Page images and extracted text:

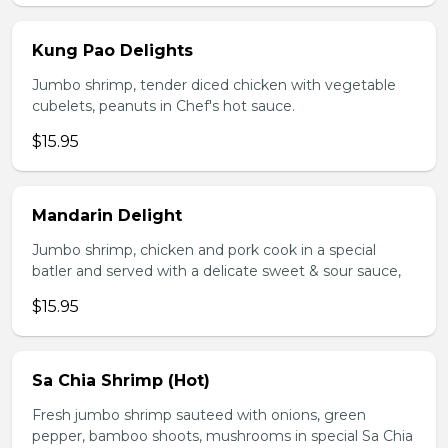
Kung Pao Delights
Jumbo shrimp, tender diced chicken with vegetable
cubelets, peanuts in Chef's hot sauce.
$15.95
Mandarin Delight
Jumbo shrimp, chicken and pork cook in a special
batler and served with a delicate sweet & sour sauce,
$15.95
Sa Chia Shrimp (Hot)
Fresh jumbo shrimp sauteed with onions, green
pepper, bamboo shoots, mushrooms in special Sa Chia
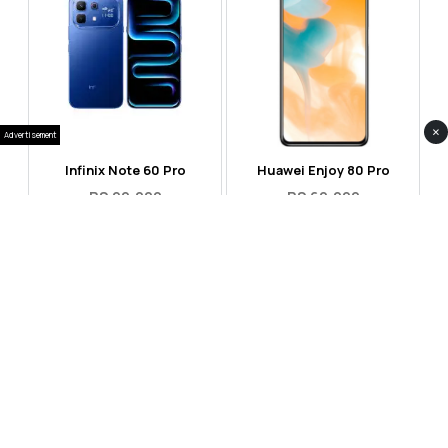
×
Advertisement
Infinix Note 60 Pro
Huawei Enjoy 80 Pro
RS 99,999
RS 69,999
Compare
Compare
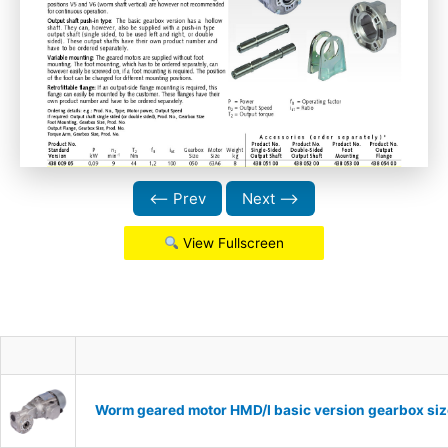
⟵ Prev
Next ⟶
View Fullscreen
Worm geared motor HMD/I basic version gearbox siz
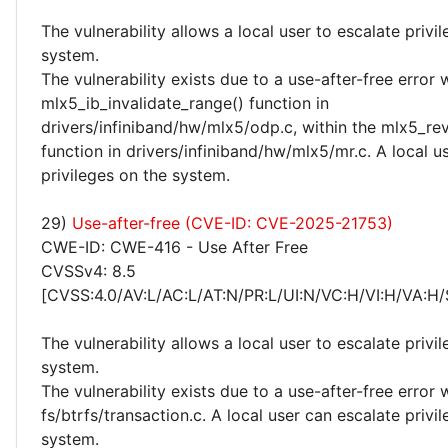
The vulnerability allows a local user to escalate privi
system.
The vulnerability exists due to a use-after-free error 
mlx5_ib_invalidate_range() function in
drivers/infiniband/hw/mlx5/odp.c, within the mlx5_re
function in drivers/infiniband/hw/mlx5/mr.c. A local u
privileges on the system.
29)
Use-after-free (CVE-ID: CVE-2025-21753)
CWE-ID: CWE-416 - Use After Free
CVSSv4: 8.5
[CVSS:4.0/AV:L/AC:L/AT:N/PR:L/UI:N/VC:H/VI:H/VA:H/
The vulnerability allows a local user to escalate privi
system.
The vulnerability exists due to a use-after-free error 
fs/btrfs/transaction.c. A local user can escalate privi
system.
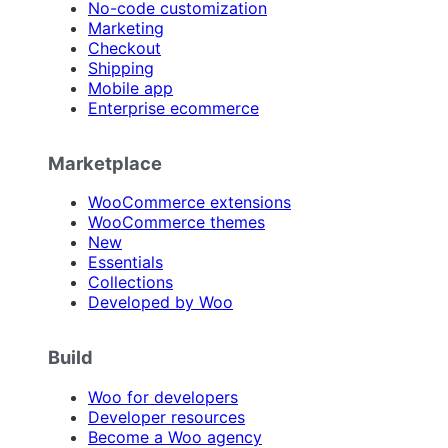
No-code customization
Marketing
Checkout
Shipping
Mobile app
Enterprise ecommerce
Marketplace
WooCommerce extensions
WooCommerce themes
New
Essentials
Collections
Developed by Woo
Build
Woo for developers
Developer resources
Become a Woo agency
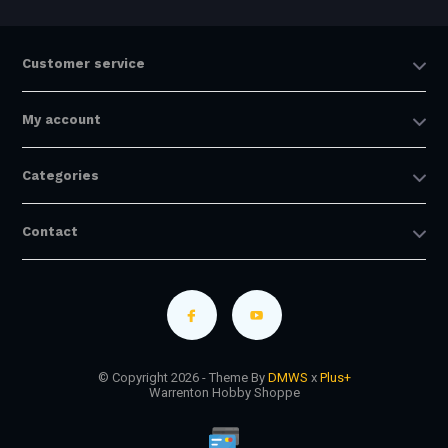
Customer service
My account
Categories
Contact
© Copyright 2026 - Theme By
DMWS
x
Plus+
Warrenton Hobby Shoppe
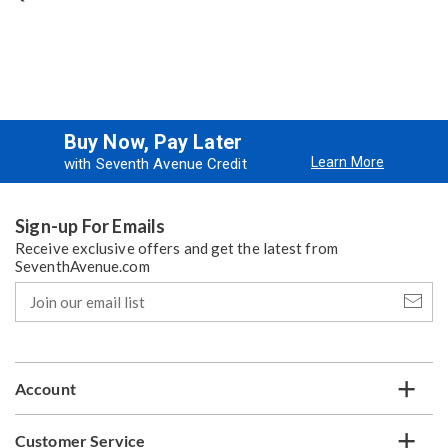
Buy Now, Pay Later
Learn More
with Seventh Avenue Credit
Sign-up For Emails
Receive exclusive offers and get the latest from
SeventhAvenue.com
Join
our
email
list
Account
Customer Service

= Your goal =
Reproduce, word for word, every line from the start of the records down to and including the line with "drivers/infiniband/hw/mlx5/odp.c, within the"; skip the pictures.

= Solved problem =
Kung Pao Delights
Jumbo shrimp, tender diced chicken with vegetable
cubelets, peanuts in Chef's hot sauce.
$15.95
Mandarin Delight
Jumbo shrimp, chicken and pork cook in a special
batler and served with a delicate sweet & sour sauce,
$15.95
Sa Chia Shrimp (Hot)
Fresh jumbo shrimp sauteed with onions, green
pepper, bamboo shoots, mushrooms in special Sa Chia
×
Advertisement
Infinix Note 60 Pro
Huawei Enjoy 80 Pro
RS 99,999
RS 69,999
Compare
Compare
⟵ Prev
Next ⟶
View Fullscreen
Worm geared motor HMD/I basic version gearbox siz
The vulnerability allows a local user to escalate privi
system.
The vulnerability exists due to a use-after-free error 
mlx5_ib_invalidate_range() function in
drivers/infiniband/hw/mlx5/odp.c, within the mlx5_re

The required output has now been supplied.